--- WORK INSTRUCTIONS ---
Exact reproduction of all the entries is required, without any of their pictures.

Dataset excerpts
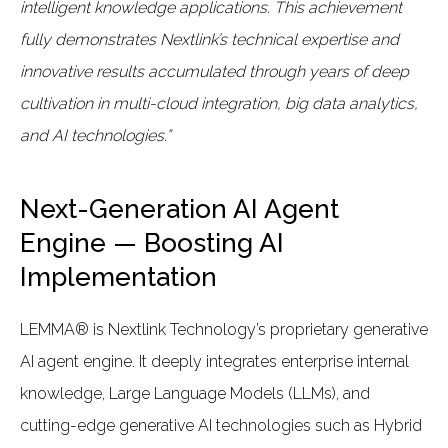
intelligent knowledge applications. This achievement
fully demonstrates Nextlink’s technical expertise and
innovative results accumulated through years of deep
cultivation in multi-cloud integration, big data analytics,
and AI technologies.”
Next-Generation AI Agent
Engine — Boosting AI
Implementation
LEMMA® is Nextlink Technology’s proprietary generative
AI agent engine. It deeply integrates enterprise internal
knowledge, Large Language Models (LLMs), and
cutting-edge generative AI technologies such as Hybrid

--- EXERCISE RESULT ---
intelligent knowledge applications. This achievement
fully demonstrates Nextlink’s technical expertise and
innovative results accumulated through years of deep
cultivation in multi-cloud integration, big data analytics,
and AI technologies.”
Next-Generation AI Agent
Engine — Boosting AI
Implementation
LEMMA® is Nextlink Technology’s proprietary generative
AI agent engine. It deeply integrates enterprise internal
knowledge, Large Language Models (LLMs), and
cutting-edge generative AI technologies such as Hybrid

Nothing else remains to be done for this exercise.